Tuesday, December 1, 2009

421) The Sun (2005)


421) The Sun (2005) Dir: Aleksandr Sokurov Date Released: November 2009 Date Seen: November 30, 2009 Rating: 3.75/5

To create the dream-like limbo that his films exist in,* Aleksandr Sokurov relies on a method of anti-pacing. Though his movies tend to dawdle instead of sprint, his art requires a kind of momentum not unlike montage sequencing that allows each adjacent scene to complement each other rather than stand alone as tableaux vivant. This is most apparent in The Sun, his most historically and narratively grounded film released in the U.S to date. The fluidity and grace of his two earlier films, Russian Ark and Alexandra, no longer takes precedence in The Sun. Instead, Sokurov creates an account of Japanese Emperor Hirohito's inevitable surrender that only mimics a dream. Most scenes in the film are brilliant in the way they undermine the verite effect of Sokurov's conspicuously grainy digital camerawork. These moments establish Hirohito (an unsettling performance by Issei Ogata) as one of Sokurov's oneiric travelers, people out of time that lack the perspective and social graces that might allow them to understand the reality they find themselves in.
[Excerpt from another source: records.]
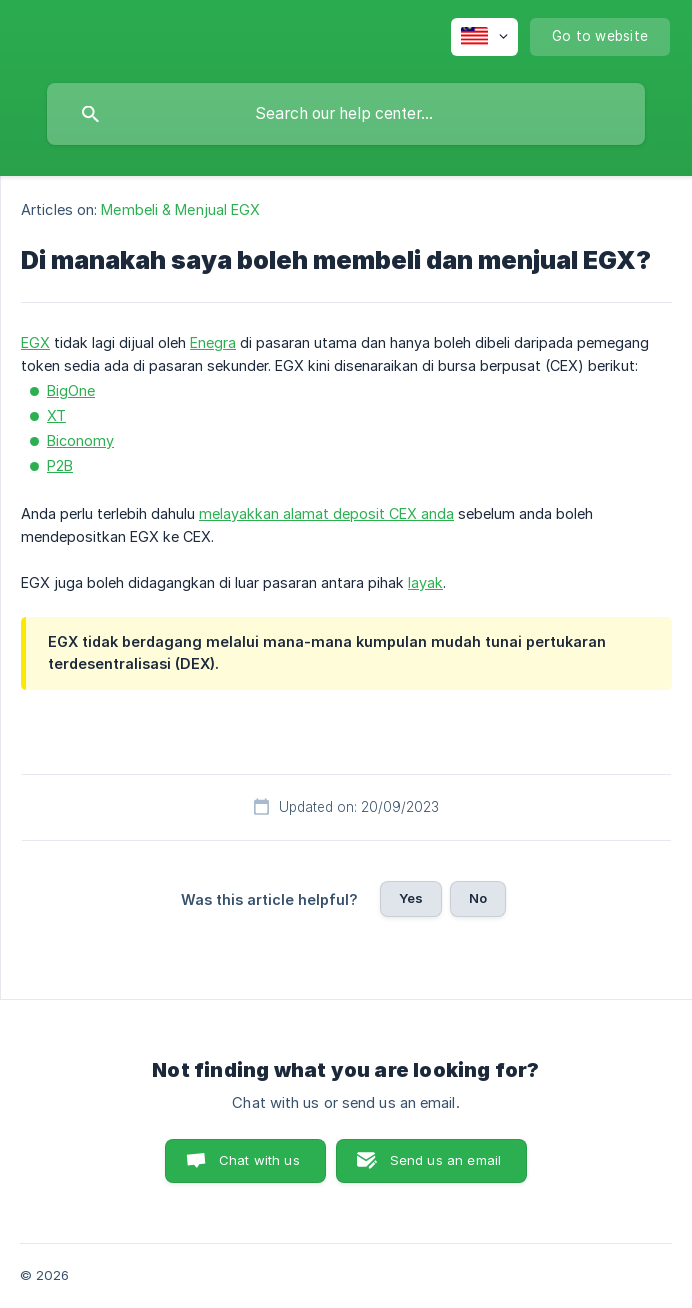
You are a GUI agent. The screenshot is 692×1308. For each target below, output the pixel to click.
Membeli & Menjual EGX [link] (180, 209)
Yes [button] (411, 898)
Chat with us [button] (259, 1160)
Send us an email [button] (445, 1160)
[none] (484, 37)
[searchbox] (346, 114)
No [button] (478, 898)
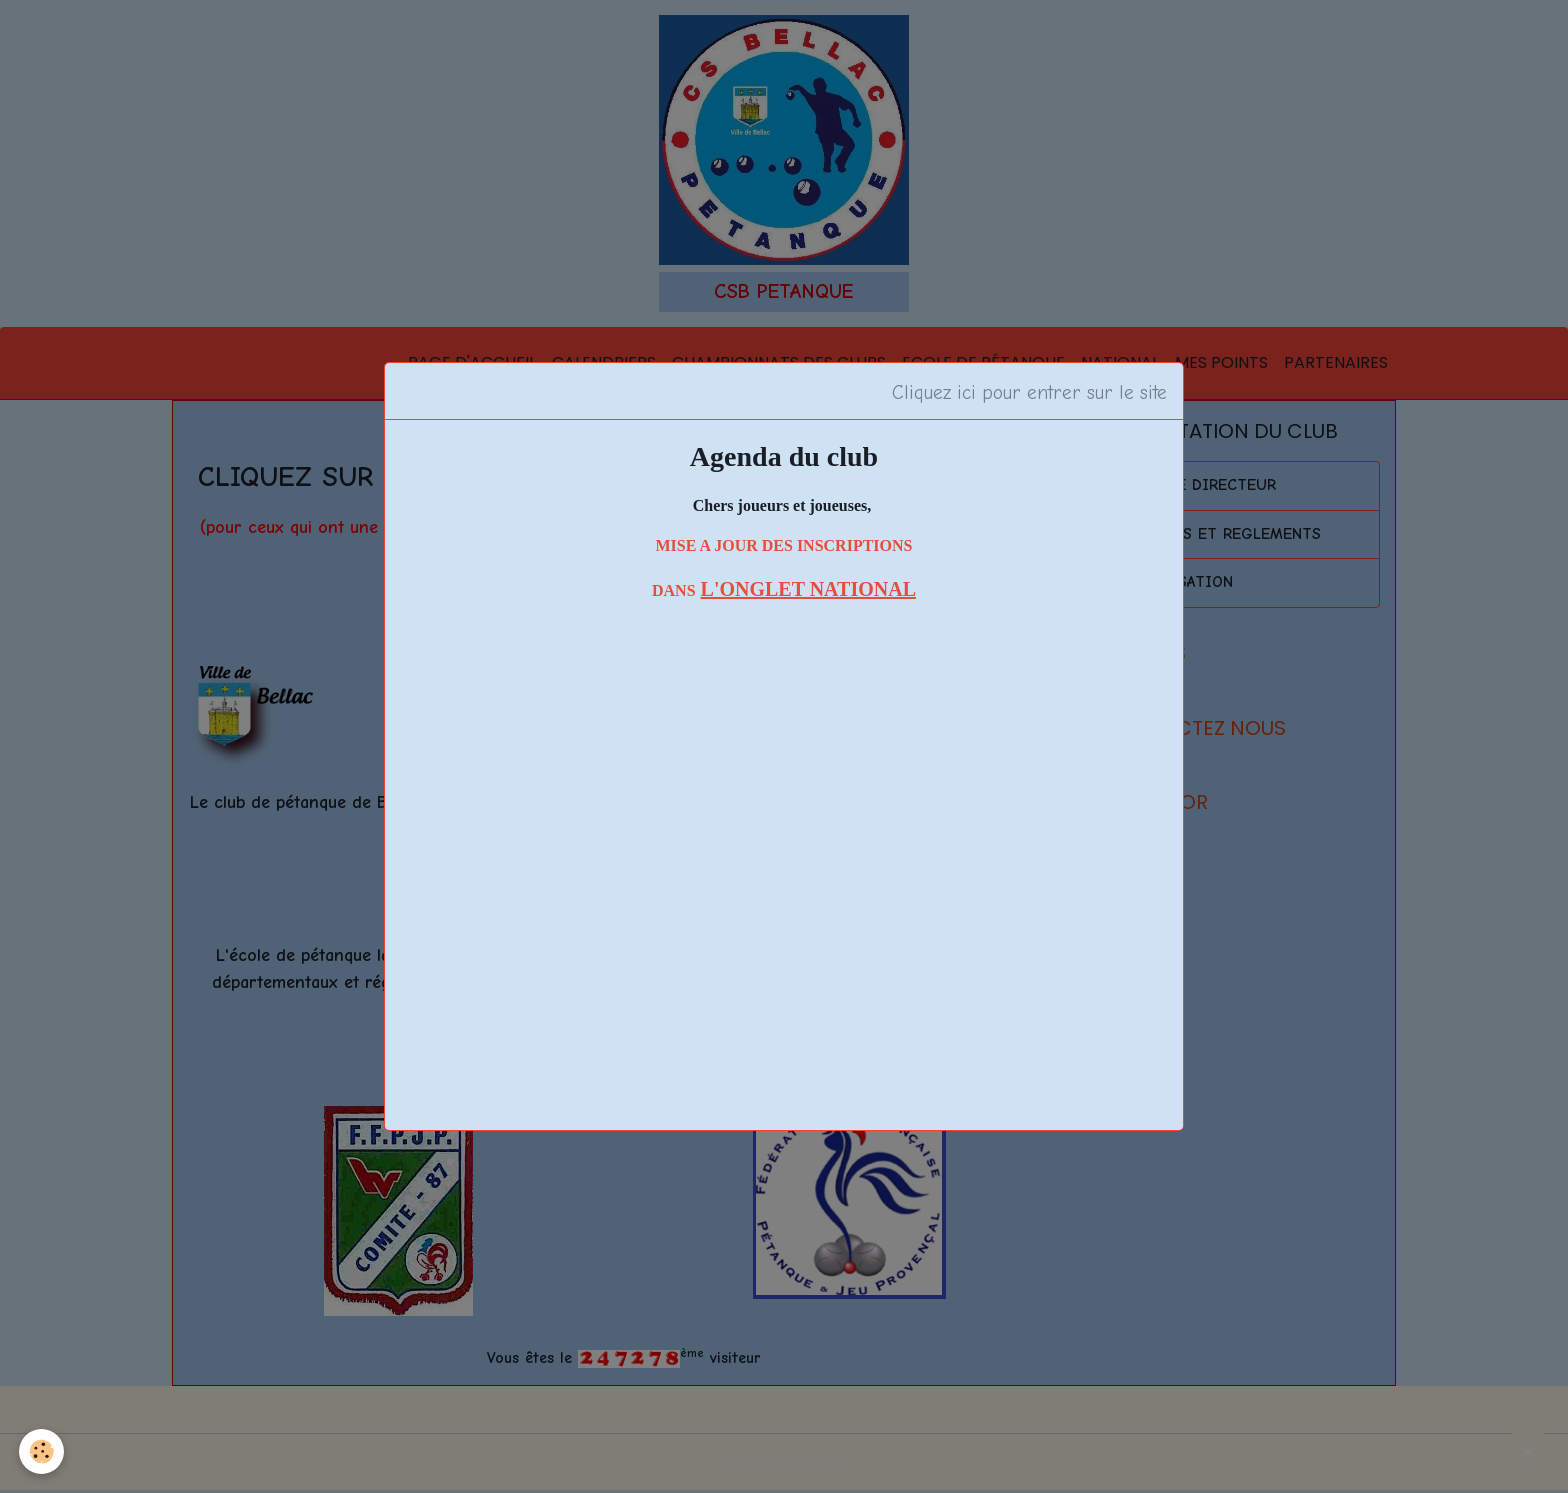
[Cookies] (42, 1451)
The handful of other scenes in the film though, the ones that reduce his actions to cheap synecdoche (his comments on the examination of a preserved frog, his circuitous address to his generals and his lingering stare at a Renaissance print all reek of simple-minded analysis), remind us that the film's pacing has in fact slowed down, leaving us to wait for the next great singular moment. You don't have to wait long but still, I've never felt as restless watching a Sokurov film as I have while watching The Sun.

*This is in reference to the three films of Sokurov's that have been released in the US: Russian Ark, Alexandra and The Sun.